Repeated pronounces (read aloud) of a new word as part of a complete sentence can help you overcome the abyss you feel when you use the word in conversation for the first 2-3 times. Even if you listen to the pronunciation and speak sometimes you feel the abyss. For example, try pronouncing tenderlook or insults or attackers as part of a sentence. Even when you know the internal pronunciations, it sounds a little strange. (I've tried it many times.) The reason is that you don't have to say it often, say it, get it or perform it. Reading aloud, if done regularly, will do it for you.

6. It serves as a practical basis for other parts of your speech


When reading aloud you can practice as follows:

Intervals (with full semicolons),
Noise (rise and fall in the throat),
Emphasize (with emphasis on certain parts of a sentence), and
Speed ​​of your speech (slow or fast)
Remember, what you practice becomes reality.

7. Increase confidence, decrease contraction


Those who have not spoken in great in the past can increase their security and reduce shrinkage by listening to their voices. It works well for beginners.

Adjust the exercise if your oral skills are basic level
If your oral skills are basic, take on the challenge. You can read flattened like a fizzy drink, you can read every word very clearly, you may look like a robot, or you may seem very wrong, but there is no one to correct you.

If you fall into this category, you should ideally start by reading short sections (one or two sentences) and checking how you worked with the audio of that text. All you need is transcription and audio / video, you can get transcriptions from YouTube videos with audiobooks and transcriptions.

Another option are videos designed specifically for this purpose. An example:

Pause the audio / video, read a sentence or two aloud and listen to what you read by playing the audio / video. Repeat the cycle a few times a day.

Tip: If you are a beginner, listen a lot to develop your English language skills faster.
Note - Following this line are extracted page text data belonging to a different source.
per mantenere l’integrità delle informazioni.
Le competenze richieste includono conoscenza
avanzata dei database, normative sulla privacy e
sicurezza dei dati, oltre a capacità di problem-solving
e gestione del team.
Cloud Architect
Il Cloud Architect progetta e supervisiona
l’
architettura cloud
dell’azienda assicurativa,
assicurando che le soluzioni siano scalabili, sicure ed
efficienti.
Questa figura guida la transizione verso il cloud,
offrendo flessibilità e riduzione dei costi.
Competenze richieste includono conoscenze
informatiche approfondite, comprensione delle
8.How often should You read it aloud


You can start with a five-minute session a day and then take at least two hours of separate sessions. If you do it regularly, you can work well for ten minutes. You can make these sessions part of your regular reading, which takes five minutes to read aloud.
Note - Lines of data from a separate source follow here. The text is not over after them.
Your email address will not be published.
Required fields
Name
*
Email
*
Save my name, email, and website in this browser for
While reading any text aloud can help, you prefer dialogues because they are close to real conversations. So, choose fiction books or films and dramatic scripts that are full of dialogues to read aloud. You can find similar content for free on Google.

When you read conversations aloud, speak as if you were playing the character in the conversation. Show emotions - anger, surprise, shock, happiness and so on - depict what you are reading. Watch the YouTube video above to get what I just said.